-------- Extracted records

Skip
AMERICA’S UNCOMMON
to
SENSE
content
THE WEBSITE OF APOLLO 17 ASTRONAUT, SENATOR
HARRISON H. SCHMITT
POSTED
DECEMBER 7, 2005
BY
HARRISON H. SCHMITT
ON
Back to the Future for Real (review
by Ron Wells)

----------------

Goal of the exercise
Transcribe the data. Leave every line exactly as it is.

Response
Skip
AMERICA’S UNCOMMON
to
SENSE
content
THE WEBSITE OF APOLLO 17 ASTRONAUT, SENATOR
HARRISON H. SCHMITT
POSTED
DECEMBER 7, 2005
BY
HARRISON H. SCHMITT
ON
Back to the Future for Real (review
by Ron Wells)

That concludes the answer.